Tout au long de son parcours de vie, son leitmotiv a toujours été le même: «Plonger dans l’aventure, même si c’est parfois compliqué.» Ce trait de caractère l’amènera à émigrer en Suisse, seule avec ses trois adolescents. «A Mexico, pendant mon enfance, je me baladais libre à vélo. Aujourd’hui, aucun enfant ne sort seul. Au feu rouge, dans la voiture, on est sur le qui-vive, tout le temps.
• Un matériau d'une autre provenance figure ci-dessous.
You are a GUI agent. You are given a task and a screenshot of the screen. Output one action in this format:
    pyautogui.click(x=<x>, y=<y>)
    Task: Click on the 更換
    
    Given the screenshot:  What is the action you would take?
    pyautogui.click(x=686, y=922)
Je ne voulais plus vivre avec mes enfants dans ce contexte.»

En août 2020, elle atterrit en Valais chez une amie d’enfance. «Si on m’avait dit toutes les difficultés qui m’attendaient, je crois que je serais restée au Mexique», raconte-t-elle en riant, tout en reconnaissant ses privilèges liés à sa classe sociale, ses deux passeports et sa connaissance préalable de la Suisse. «Il m’a fallu toutefois sept mois pour trouver un appartement», ajoute-t-elle dans son salon, qui abrite des œuvres d’art mexicaines, signes de son attachement à ses racines et de sa sensibilité artistique. «Ici, ce tableau est fait par les indigènes d’un petit village avec… comment dit-on la peau des arbres?» Si des mots lui manquent parfois, la poésie jamais, ni l’émerveillement face à la beauté. 
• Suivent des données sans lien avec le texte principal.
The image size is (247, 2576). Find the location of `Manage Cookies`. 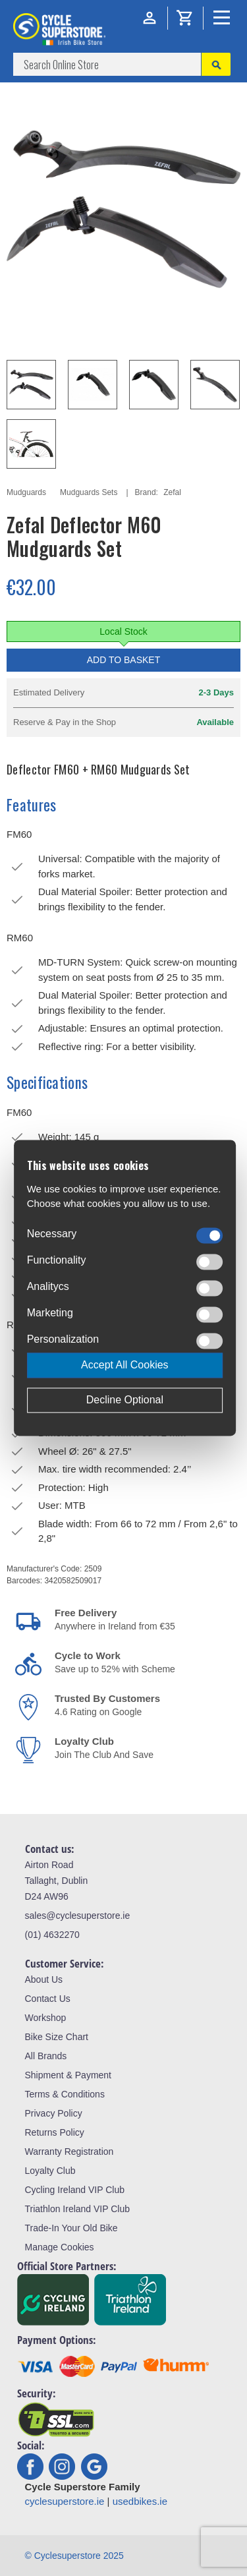 Manage Cookies is located at coordinates (59, 2247).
«Apprendre bien le français m’a demandé beaucoup d’énergie. Heureusement, l’association Découvrir m’a beaucoup aidée au début pour comprendre les codes culturels, écrire un CV, chercher du travail.» Autre difficulté: «Le sexisme, je le connaissais déjà dans mon pays. Par contre, le racisme, je l’ai découvert en Suisse en tant que Mexicaine. A l’intersection, j’ai compris que les femmes latino-américaines sont perçues ici comme celles qui cherchent un homme suisse ayant de l’argent. C’est fou!» 

Si Jacqueline Sigg mentionne toutefois la très grande gentillesse des gens et la sécurité de ce pays, elle nuance: «Cette gentillesse a son revers: celui d’invisibiliser les enjeux sociaux. Les violences de genre existent – un féminicide tous les quinze jours est commis en Suisse! –, tout comme la pauvreté, même si ce pays est ultraprivilégié.»

Depuis presque quatre ans, Jacqueline Sigg travaille surtout en ligne comme psychothérapeute et comme enseignante au Mexique, au Chili et en Espagne. En Suisse, elle collabore au sein de l'équipe de formation en thérapie narrative de Charlie Crettenand qui vient de publier un ouvrage collectif*. 

Il y a quelques jours, sa situation professionnelle a connu un tournant: elle a enfin reçu la validation de ses diplômes par l’Office fédéral de la santé publique. «Je me sens dans un esprit de célébration!» lance la psychothérapeute, enfin reconnue dans son deuxième pays. «Une nouvelle étape commence pour poursuivre ma passion en Suisse: celle d’accompagner les personnes, ici, à réécrire leur histoire dans un esprit de justice sociale et de dignité.» 


Itinérances narratives. La magie dans la faille. Boussole politique des pratiques narratives. Charlie Crettenand, Joanne Chassot, Jeanne Durussel, Sébastien Ebener, Morgane Epiney, Agnès Maire, Jacqueline Sigg, Sabrina Tacchini, Nath Weber. Editions La Chronique sociale, 2024.